The longer patients use statins, the less likelihood of cataracts.
Statin use significantly decreases an individual’s risk of cataract development, according to research presented at the European Society of Cardiology Congress in Amsterdam, Netherlands.

In a meta-analysis of 13 clinical trials, John B. Kostis, MD, professor at the Robert Wood Johnson Medical School in New Brunswick, NJ, and associates investigated the incidence of cataract development in nearly 2.4 million patients on statin therapy. The mean age of the total study population was 61 years.

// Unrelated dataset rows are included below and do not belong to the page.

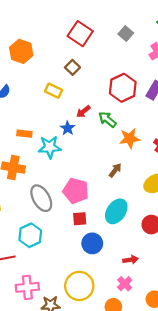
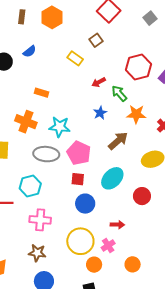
blue star: (68, 128) -> (100, 113), moved
cyan star: (50, 147) -> (60, 127), moved
brown arrow: (115, 170) -> (118, 141), size x1.5
gray ellipse: (41, 198) -> (46, 154), turned -65
yellow circle: (79, 286) -> (80, 241), moved
pink cross: (27, 287) -> (40, 220), moved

The researchers concluded that patients who remained on statin therapy for an average of 54 months were approximately 20% less likely to develop cataracts than those with no history of statin use.

Further, the research indicated that the longer patients remained on statin therapy, the less likely they were to develop cataracts. More specifically, patients who received statin treatment for six months exhibited a 10% risk reduction for cataractogenesis, whereas those who used statins for 14 years experienced a 55% risk reduction.

Interestingly, the overall incidence of cataractogenesis varied dramatically depending upon patient age. “Our analysis shows that people in their 40s who use statins have a 50% lower chance of getting cataracts. For people in their 70s, risk is lowered by just 10%,” Dr. Kostis said. So, “it is possible that the two processes [aging and statins] work in parallel or interactively.”

This research shows statins are not only safe, but useful against cataracts. “There is persistent concern among physicians and other health care providers about the possible cataractogenicity of statins,” said Dr. Kostis. However, “our findings dispel worries about the safety of statins when it comes to cataracts, and lends additional support to long-term statin use.”

Kostis JB, Dobrzynski JM. Statins prevent cataracts: a meta-analysis. Presented at the European Society of Cardiology Congress 2013. August 31-September 4; Amsterdam, Netherlands.